As a result of incompatibilities, a smart contract on the layer-2 network zkSync has trapped more than 900 ETH. The project, which successfully raised 921 ETH via an IDO conducted on the layer-2 protocol zkSync, is currently facing difficulties in accessing its funds.
It appears that Ethereum valued at $1.7 million has become immobilized within a smart contract. The monetary resources are the property of the ecological endeavor known as Gemholic, which solicited aid from zkSync. Gemholic encountered a hindrance in withdrawing its Ethereum due to an incompatibility issue with the transfer function. On the 7th of April, zkSync provided a response offering their aid in the retrieval of the project’s protected assets.
The team confirmed that the finances were safe. The statement indicated that a sophisticated method was discovered to thaw the agreement. Furthermore, the protocol is not compatible with EVM (Ethereum Virtual Machine), hence causing incompatibility. Gemholic has recently implemented their token contract and initiated their pre-sale on zkSync Era, as per the records. It was explained that following the deployment, an issue arose with their contract as a result of utilizing the .transfer() function. Furthermore, the smart contracts were deployed on zkSync without undergoing prior evaluation. Last year, developers from ConsenSys cautioned against utilizing a particular transfer function in Solidity.

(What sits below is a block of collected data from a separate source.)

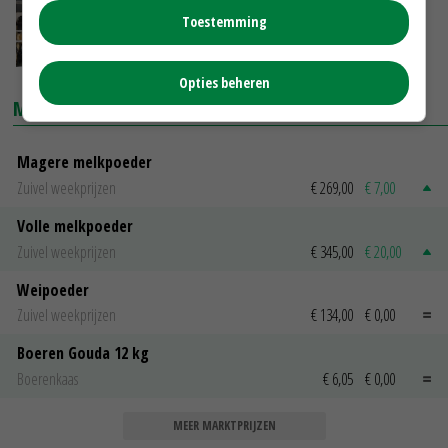
'De slag om de melk' is in het voordeel van
Toestemming
de boer
05-04-2024
Opties beheren
MARKTPRIJZEN
Magere melkpoeder
Zuivel weekprijzen
€ 269,00
€ 7,00
Volle melkpoeder
Zuivel weekprijzen
€ 345,00
€ 20,00
Weipoeder
Zuivel weekprijzen
€ 134,00
€ 0,00
Boeren Gouda 12 kg
Boerenkaas
€ 6,05
€ 0,00
MEER MARKTPRIJZEN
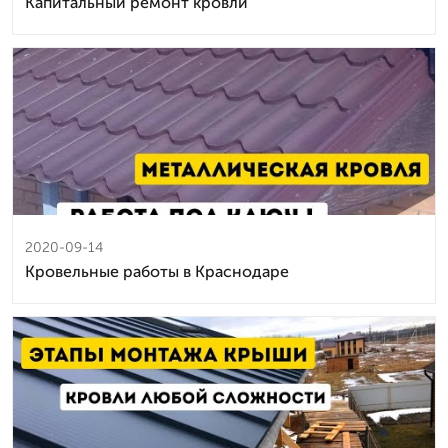
Капитальный ремонт кровли
2020-09-14
Кровельные работы в Краснодаре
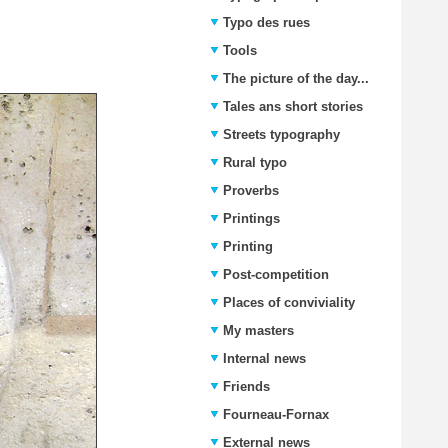
Typo des rues
Tools
The picture of the day...
Tales ans short stories
Streets typography
Rural typo
Proverbs
Printings
Printing
Post-competition
Places of conviviality
My masters
Internal news
Friends
Fourneau-Fornax
External news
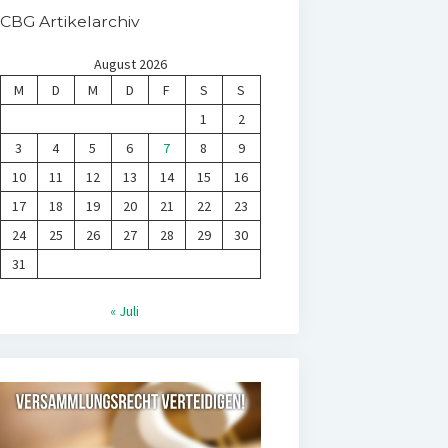
CBG Artikelarchiv
August 2026
M
D
M
D
F
S
S
1
2
3
4
5
6
7
8
9
10
11
12
13
14
15
16
17
18
19
20
21
22
23
24
25
26
27
28
29
30
31
« Juli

The operation utilizes a predetermined amount of gas that is programmed into the system, resulting in malfunctions due to the increased gas requirements for transfers. zkSync has also issued a cautionary notice regarding the ramifications of this restriction on intelligent contracts. Furthermore, the team analyzed the source code of numerous renowned cryptographic projects and ascertained that they all conformed to the novel dynamic system.
In this particular case, we have discovered a sophisticated resolution that can be utilized for a wider range of gas-related problems. The necessary alterations to the gas metering of the protocol will be minimal, yet they will enable the complete retrieval of the funds. There has been a significant surge in activity on zkSync Era since it was launched in the latter part of March. It claims to have experienced “the most significant degree of expansion within a brief timeframe.”
As per the report by L2beat, zkSync Era has attained the fourth-highest Total Value Locked (TVL) and third-highest utilization rate among all layer twos in the two weeks since its launch. Arbitrum One maintains its leading position in the industry with a market share of 66% and a total value locked (TVL) of $6 billion. zkSync’s Total Value Locked (TVL) is 149 million lower than that of zkSync.